- [Your objective]:
The entries need to be copied exactly as they stand, images left out.

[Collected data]
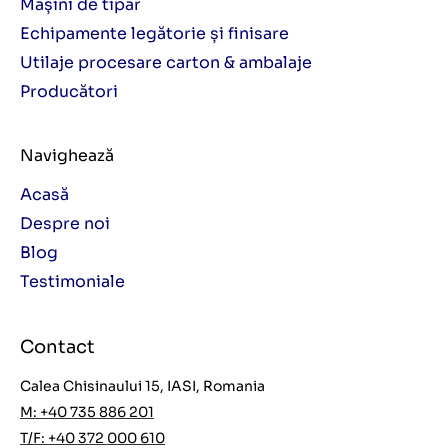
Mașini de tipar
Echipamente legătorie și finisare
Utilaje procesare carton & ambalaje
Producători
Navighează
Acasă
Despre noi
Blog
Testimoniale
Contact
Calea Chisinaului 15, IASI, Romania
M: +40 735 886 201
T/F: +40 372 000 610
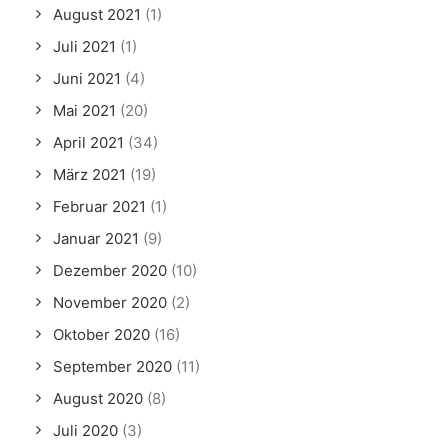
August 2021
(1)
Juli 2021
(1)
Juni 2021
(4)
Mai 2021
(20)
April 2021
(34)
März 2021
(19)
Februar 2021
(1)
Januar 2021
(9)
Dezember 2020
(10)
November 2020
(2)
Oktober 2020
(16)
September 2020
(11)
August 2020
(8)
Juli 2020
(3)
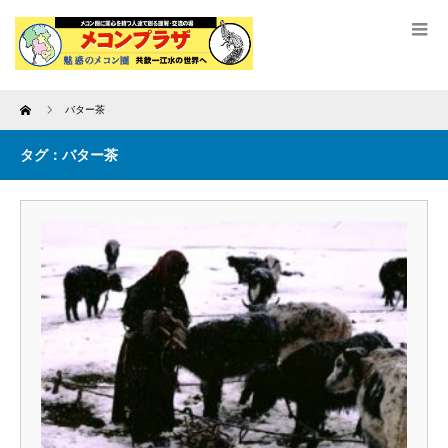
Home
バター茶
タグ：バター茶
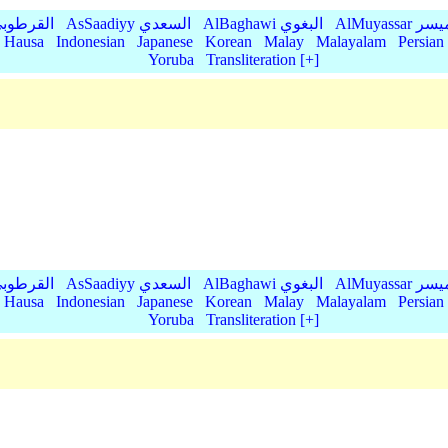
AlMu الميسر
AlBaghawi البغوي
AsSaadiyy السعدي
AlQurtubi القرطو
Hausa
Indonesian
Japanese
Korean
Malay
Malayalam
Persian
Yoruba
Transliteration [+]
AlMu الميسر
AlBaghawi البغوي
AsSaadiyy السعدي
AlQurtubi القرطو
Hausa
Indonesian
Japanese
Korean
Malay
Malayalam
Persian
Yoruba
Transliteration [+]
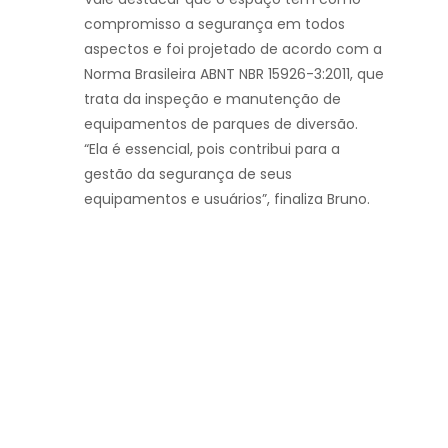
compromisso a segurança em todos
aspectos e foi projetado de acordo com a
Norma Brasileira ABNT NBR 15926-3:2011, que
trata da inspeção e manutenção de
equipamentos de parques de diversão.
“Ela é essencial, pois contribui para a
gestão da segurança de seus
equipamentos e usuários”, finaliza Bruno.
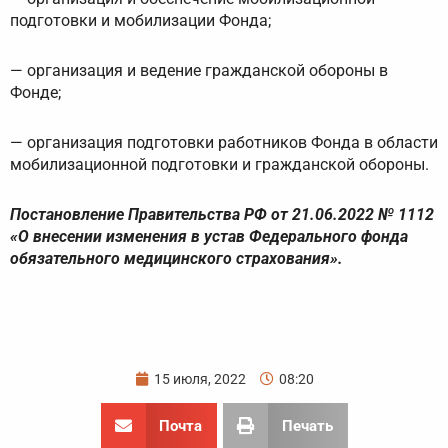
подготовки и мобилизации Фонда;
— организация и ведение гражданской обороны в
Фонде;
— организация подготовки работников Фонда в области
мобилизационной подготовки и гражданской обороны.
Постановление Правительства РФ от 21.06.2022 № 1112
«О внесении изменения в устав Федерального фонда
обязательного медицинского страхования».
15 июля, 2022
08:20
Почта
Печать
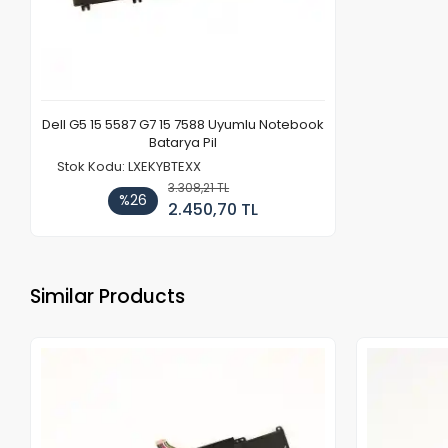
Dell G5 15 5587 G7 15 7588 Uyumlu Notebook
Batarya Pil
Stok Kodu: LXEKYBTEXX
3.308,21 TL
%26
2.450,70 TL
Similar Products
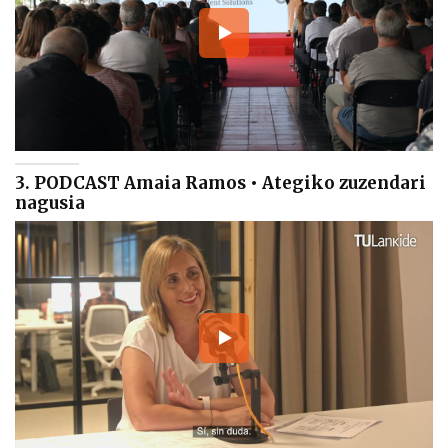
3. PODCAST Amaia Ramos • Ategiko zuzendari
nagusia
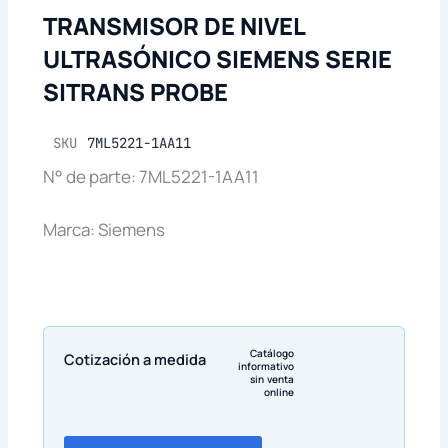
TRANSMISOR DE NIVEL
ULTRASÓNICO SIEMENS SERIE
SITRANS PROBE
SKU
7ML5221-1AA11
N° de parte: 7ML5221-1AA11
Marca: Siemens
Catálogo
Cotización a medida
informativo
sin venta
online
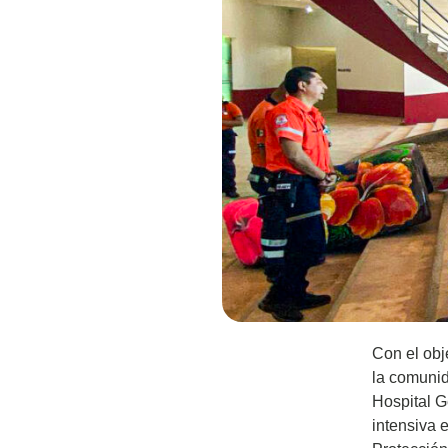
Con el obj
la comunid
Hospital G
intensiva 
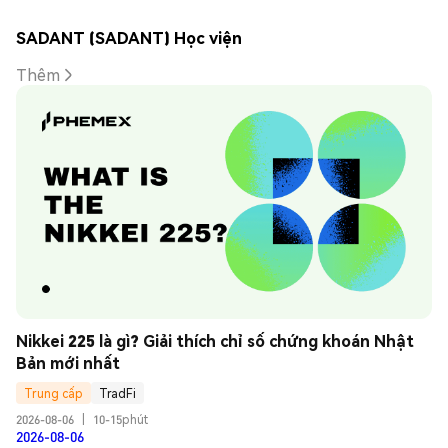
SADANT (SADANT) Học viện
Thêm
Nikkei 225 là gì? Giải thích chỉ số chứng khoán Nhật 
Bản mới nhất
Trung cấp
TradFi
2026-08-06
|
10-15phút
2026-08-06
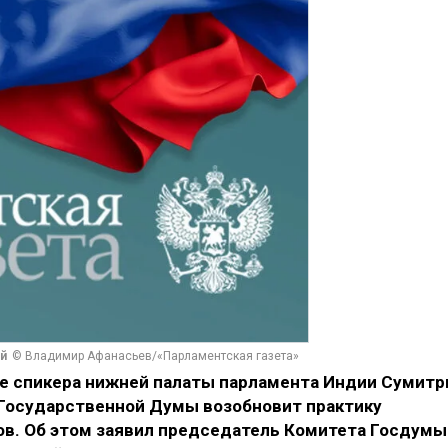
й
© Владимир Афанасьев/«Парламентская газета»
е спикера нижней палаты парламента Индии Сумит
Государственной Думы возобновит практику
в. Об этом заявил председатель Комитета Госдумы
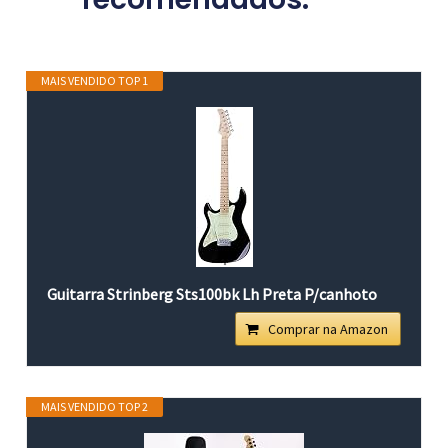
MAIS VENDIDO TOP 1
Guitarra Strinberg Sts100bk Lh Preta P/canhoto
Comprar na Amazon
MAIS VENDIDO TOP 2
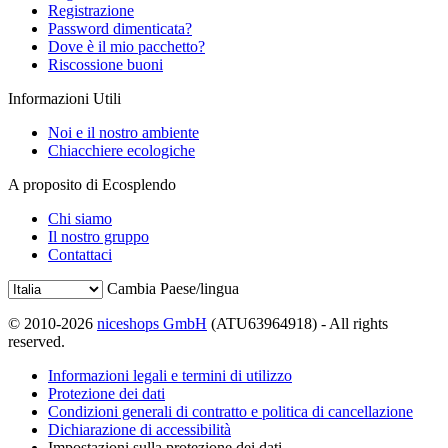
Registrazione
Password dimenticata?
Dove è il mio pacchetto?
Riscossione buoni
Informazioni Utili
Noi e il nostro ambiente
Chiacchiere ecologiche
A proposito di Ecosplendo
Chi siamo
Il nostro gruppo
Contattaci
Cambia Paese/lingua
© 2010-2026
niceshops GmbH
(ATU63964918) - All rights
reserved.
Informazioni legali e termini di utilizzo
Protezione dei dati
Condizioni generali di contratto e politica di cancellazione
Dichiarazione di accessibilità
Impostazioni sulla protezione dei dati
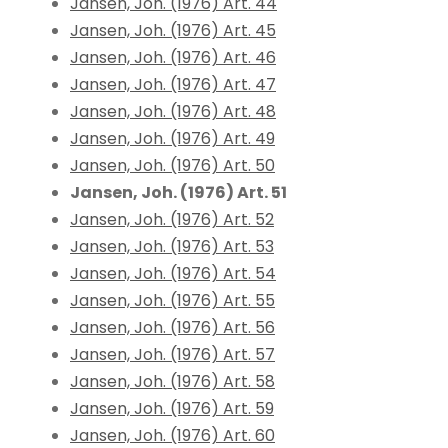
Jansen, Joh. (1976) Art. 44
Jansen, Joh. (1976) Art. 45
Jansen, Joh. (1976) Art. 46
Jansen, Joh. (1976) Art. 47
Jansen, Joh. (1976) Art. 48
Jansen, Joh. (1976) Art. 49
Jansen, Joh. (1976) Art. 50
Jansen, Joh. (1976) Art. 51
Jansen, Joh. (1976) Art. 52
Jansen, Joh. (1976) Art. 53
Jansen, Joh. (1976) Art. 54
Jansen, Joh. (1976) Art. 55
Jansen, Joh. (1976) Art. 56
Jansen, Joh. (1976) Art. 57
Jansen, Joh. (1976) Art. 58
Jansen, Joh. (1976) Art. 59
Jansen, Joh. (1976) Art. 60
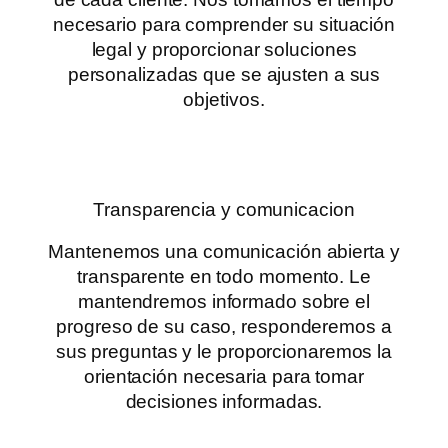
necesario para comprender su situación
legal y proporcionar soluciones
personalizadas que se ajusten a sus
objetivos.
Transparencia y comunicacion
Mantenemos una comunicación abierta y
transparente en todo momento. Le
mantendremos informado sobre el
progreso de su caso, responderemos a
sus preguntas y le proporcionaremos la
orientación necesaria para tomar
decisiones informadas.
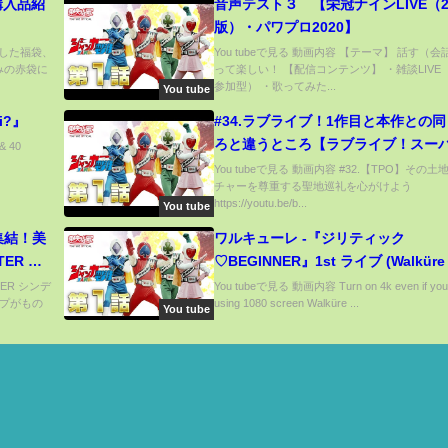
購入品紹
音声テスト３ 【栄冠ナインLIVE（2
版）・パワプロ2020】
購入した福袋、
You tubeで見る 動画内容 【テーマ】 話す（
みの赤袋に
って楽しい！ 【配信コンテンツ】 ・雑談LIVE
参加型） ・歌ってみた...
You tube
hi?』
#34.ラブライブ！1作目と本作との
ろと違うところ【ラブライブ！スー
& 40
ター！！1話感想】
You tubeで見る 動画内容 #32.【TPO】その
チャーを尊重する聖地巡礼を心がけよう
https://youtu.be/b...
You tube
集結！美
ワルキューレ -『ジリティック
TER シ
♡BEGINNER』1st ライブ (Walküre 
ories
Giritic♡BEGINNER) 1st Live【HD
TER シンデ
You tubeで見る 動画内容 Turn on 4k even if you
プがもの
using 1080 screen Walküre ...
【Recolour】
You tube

- [Written solution]:
Mașini de tipar
Echipamente legătorie și finisare
Utilaje procesare carton & ambalaje
Producători
Navighează
Acasă
Despre noi
Blog
Testimoniale
Contact
Calea Chisinaului 15, IASI, Romania
M: +40 735 886 201
T/F: +40 372 000 610
August 2021
(1)
Juli 2021
(1)
Juni 2021
(4)
Mai 2021
(20)
April 2021
(34)
März 2021
(19)
Februar 2021
(1)
Januar 2021
(9)
Dezember 2020
(10)
November 2020
(2)
Oktober 2020
(16)
September 2020
(11)
August 2020
(8)
Juli 2020
(3)
Home
バター茶
タグ：バター茶
AlMu الميسر
AlBaghawi البغوي
AsSaadiyy السعدي
AlQurtubi القرطو
Hausa
Indonesian
Japanese
Korean
Malay
Malayalam
Persian
Yoruba
Transliteration [+]
AlMu الميسر
AlBaghawi البغوي
AsSaadiyy السعدي
AlQurtubi القرطو
Hausa
Indonesian
Japanese
Korean
Malay
Malayalam
Persian
Yoruba
Transliteration [+]
compromisso a segurança em todos
aspectos e foi projetado de acordo com a
Norma Brasileira ABNT NBR 15926-3:2011, que
trata da inspeção e manutenção de
equipamentos de parques de diversão.
“Ela é essencial, pois contribui para a
gestão da segurança de seus
equipamentos e usuários”, finaliza Bruno.
подготовки и мобилизации Фонда;
— организация и ведение гражданской обороны в
Фонде;
— организация подготовки работников Фонда в области
мобилизационной подготовки и гражданской обороны.
Постановление Правительства РФ от 21.06.2022 № 1112
«О внесении изменения в устав Федерального фонда
обязательного медицинского страхования».
15 июля, 2022
08:20
Почта
Печать
Dell G5 15 5587 G7 15 7588 Uyumlu Notebook
Batarya Pil
Stok Kodu: LXEKYBTEXX
3.308,21 TL
%26
2.450,70 TL
Similar Products
3. PODCAST Amaia Ramos • Ategiko zuzendari
nagusia
TRANSMISOR DE NIVEL
ULTRASÓNICO SIEMENS SERIE
SITRANS PROBE
SKU
7ML5221-1AA11
N° de parte: 7ML5221-1AA11
Marca: Siemens
Catálogo
Cotización a medida
informativo
sin venta
online
Con el obj
la comunid
Hospital G
intensiva 
SADANT (SADANT) Học viện
Thêm
Nikkei 225 là gì? Giải thích chỉ số chứng khoán Nhật 
Bản mới nhất
Trung cấp
TradFi
2026-08-06
|
10-15phút
2026-08-06
й
© Владимир Афанасьев/«Парламентская газета»
е спикера нижней палаты парламента Индии Сумит
Государственной Думы возобновит практику
в. Об этом заявил председатель Комитета Госдумы
MAIS VENDIDO TOP 1
Guitarra Strinberg Sts100bk Lh Preta P/canhoto
Comprar na Amazon
MAIS VENDIDO TOP 2
Registrazione
Password dimenticata?
Dove è il mio pacchetto?
Riscossione buoni
Informazioni Utili
Noi e il nostro ambiente
Chiacchiere ecologiche
A proposito di Ecosplendo
Chi siamo
Il nostro gruppo
Contattaci
Cambia Paese/lingua
© 2010-2026
niceshops GmbH
(ATU63964918) - All rights
reserved.
Informazioni legali e termini di utilizzo
Protezione dei dati
Condizioni generali di contratto e politica di cancellazione
Dichiarazione di accessibilità
Impostazioni sulla protezione dei dati
Jansen, Joh. (1976) Art. 44
Jansen, Joh. (1976) Art. 45
Jansen, Joh. (1976) Art. 46
Jansen, Joh. (1976) Art. 47
Jansen, Joh. (1976) Art. 48
Jansen, Joh. (1976) Art. 49
Jansen, Joh. (1976) Art. 50
Jansen, Joh. (1976) Art. 51
Jansen, Joh. (1976) Art. 52
Jansen, Joh. (1976) Art. 53
Jansen, Joh. (1976) Art. 54
Jansen, Joh. (1976) Art. 55
Jansen, Joh. (1976) Art. 56
Jansen, Joh. (1976) Art. 57
Jansen, Joh. (1976) Art. 58
Jansen, Joh. (1976) Art. 59
Jansen, Joh. (1976) Art. 60
necesario para comprender su situación
legal y proporcionar soluciones
personalizadas que se ajusten a sus
objetivos.
Transparencia y comunicacion
Mantenemos una comunicación abierta y
transparente en todo momento. Le
mantendremos informado sobre el
progreso de su caso, responderemos a
sus preguntas y le proporcionaremos la
orientación necesaria para tomar
decisiones informadas.
購入品紹
音声テスト３ 【栄冠ナインLIVE（2
版）・パワプロ2020】
購入した福袋、
You tubeで見る 動画内容 【テーマ】 話す（
みの赤袋に
って楽しい！ 【配信コンテンツ】 ・雑談LIVE
参加型） ・歌ってみた...
You tube
hi?』
#34.ラブライブ！1作目と本作との
ろと違うところ【ラブライブ！スー
& 40
ター！！1話感想】
You tubeで見る 動画内容 #32.【TPO】その
チャーを尊重する聖地巡礼を心がけよう
https://youtu.be/b...
You tube
集結！美
ワルキューレ -『ジリティック
TER シ
♡BEGINNER』1st ライブ (Walküre 
ories
Giritic♡BEGINNER) 1st Live【HD
TER シンデ
You tubeで見る 動画内容 Turn on 4k even if you
プがもの
using 1080 screen Walküre ...
【Recolour】
You tube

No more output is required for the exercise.